Viel zu jubeln haben die Grünen normalerweise nicht. Bis vor einem Jahr liefen sie mit ihren umweltpolitischen Forderungen im bürgerlich dominierten Parlament regelmässig auf. Nun aber kann die Öko-Partei einen Sieg feiern: In Zukunft sollen weniger Pestizide auf Schweizer Feldern, Bahngleisen und im Trinkwasser landen. Das hat die Wirtschaftskommission des Ständerats vergangene Woche entschieden.
Zwar bleibt der Vorstoss ziemlich im Ungefähren – so will man die «Risiken» von Pflanzenschutzmitteln um 50 Prozent senken, ohne genau zu definieren, was damit gemeint ist: die Menge versprühter Pestizide, ihre Langlebigkeit oder die Gefahren für Mensch und Umwelt.
Doch der Beschluss nimmt mehrere Punkte auf, für die sich Grüne und SP bisher erfolglos einsetzten. So kann der Bundesrat künftig Lenkungsabgaben einführen, wenn Pestizid-Reduktionsziele nicht erreicht werden. Damit würde der Anreiz geringer, solche Mittel einzusetzen. An Orten, wo Trinkwasser über längere Zeit hinweg stark verschmutzt ist, muss der Bund die Zulassung der Pestizide erneut prüfen.
Entgegenkommen hat taktische Gründe
«Der Beschluss ist ein wichtiger Schritt in die richtige Richtung», freut sich Grünen-Ständerätin Adèle Thorens (48, VD). Sie weiss aber auch: Das Entgegenkommen ihrer bürgerlichen Ratskollegen hat taktische Gründe. Die Parteien von SVP bis CVP wollen nicht mit leeren Händen dastehen, wenn – voraussichtlich im nächsten Jahr – der Abstimmungskampf um die Pestizid- und Trinkwasser-Initiative losgeht.

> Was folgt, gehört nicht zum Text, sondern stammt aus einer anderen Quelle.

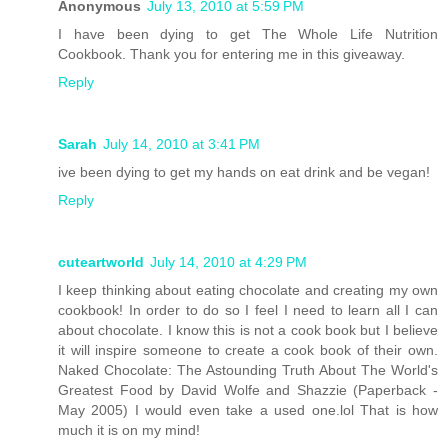
Anonymous
July 13, 2010 at 5:59 PM
I have been dying to get The Whole Life Nutrition
Cookbook. Thank you for entering me in this giveaway.
Reply
Sarah
July 14, 2010 at 3:41 PM
ive been dying to get my hands on eat drink and be vegan!
Reply
cuteartworld
July 14, 2010 at 4:29 PM
I keep thinking about eating chocolate and creating my own
cookbook! In order to do so I feel I need to learn all I can
about chocolate. I know this is not a cook book but I believe
it will inspire someone to create a cook book of their own.
Naked Chocolate: The Astounding Truth About The World's
Greatest Food by David Wolfe and Shazzie (Paperback -
May 2005) I would even take a used one.lol That is how
much it is on my mind!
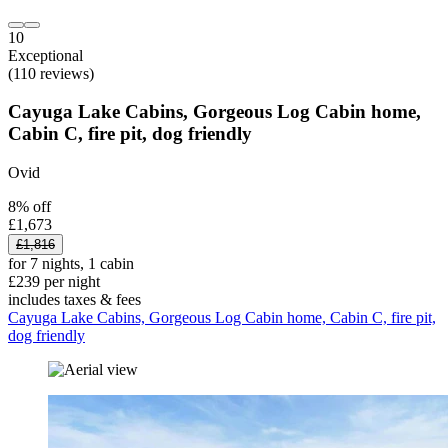
10
Exceptional
(110 reviews)
Cayuga Lake Cabins, Gorgeous Log Cabin home,
Cabin C, fire pit, dog friendly
Ovid
8% off
£1,673
£1,816
for 7 nights, 1 cabin
£239 per night
includes taxes & fees
Cayuga Lake Cabins, Gorgeous Log Cabin home, Cabin C, fire pit,
dog friendly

Die Pestizid-Initiative verbietet den Einsatz von synthetischen Pflanzenschutzmitteln in der Schweizer Landwirtschaft ebenso wie den Import damit behandelter Produkte. Ziel der Vorlage ist ein konsequenter Pestizid-Ausstieg. Die Trinkwasser-Initiative hingegen nimmt die Direktzahlungen ins Visier: Nur Bauern, die ohne Pflanzenschutzmittel arbeiten, sollen weiterhin Steuergelder erhalten.
Der Bauernverband weibelt an vorderster Front gegen die beiden Vorlagen und hat mit seiner Vorkampagne schon im März begonnen: In Inseraten auf Newsportalen wirbt er mit dem Argument, dass Schweizer Bauern «immer weniger Pflanzenschutzmittel brauchen». Oder dass 40 Prozent dieser Mittel biologisch sind.
Meinungen scheiden sich
Doch innerhalb der Landwirtschaft sind die Meinungen über die Pestizid-Initiative geteilt. So empfiehlt die Vereinigung der Kleinbauern ein Ja. «Statt ständiger Symptombekämpfung ist ein Systemwechsel nötig», erklärt Präsidentin Regina Fuhrer (61). «Die Politik der kleinen Schritte ist vorbei.»
Angesichts der «riesigen Herausforderungen» für Umwelt, Biodiversität und Klimakrise müsse auch die Landwirtschaft ihren Beitrag leisten, findet Fuhrer: «Es ist im Interesse von uns Bauern, einen fruchtbaren Boden und ein gesundes Ökosystem zu erhalten – und sicherzustellen, dass wir unser Trinkwasser nicht vergiften.»
Markus Ritter (53), CVP-Nationalrat und Präsident des ungleich grösseren Bauernverbands, hält dagegen. Ein Ja würde bei den Lebensmitteln «einen Preisanstieg von 20 bis 40 Prozent mit sich bringen», da künftig sämtliche Produkte aus biologischem Anbau stammen müssten.
International nicht mehr konkurrenzfähig
Mindestens ebenso gravierend sind die wirtschaftlichen Folgen laut Ritter: Der Schweizer Kaffee-Export und die Verarbeitung von Schokolade würden durch die Initiative gefährdet, da künftig nur noch Rohstoffe in Bioqualität verwendet werden dürften. «Die betroffenen Industrien wären international nicht mehr konkurrenzfähig und würden aus der Schweiz verschwinden.»
Während die Landwirtschaft also gespalten ist, geniesst die Pestizid-Initiative in der Bevölkerung durchaus Sympathien. In einer Umfrage vom Mai 2019 sprachen sich 69 Prozent der Befragten für die Vorlage aus.
Allerdings nimmt die Zustimmung zu vergleichbaren Initiativen in der Regel ab, je näher der Abstimmungstermin kommt.
Beide Lager dürfen also weiterhin hoffen.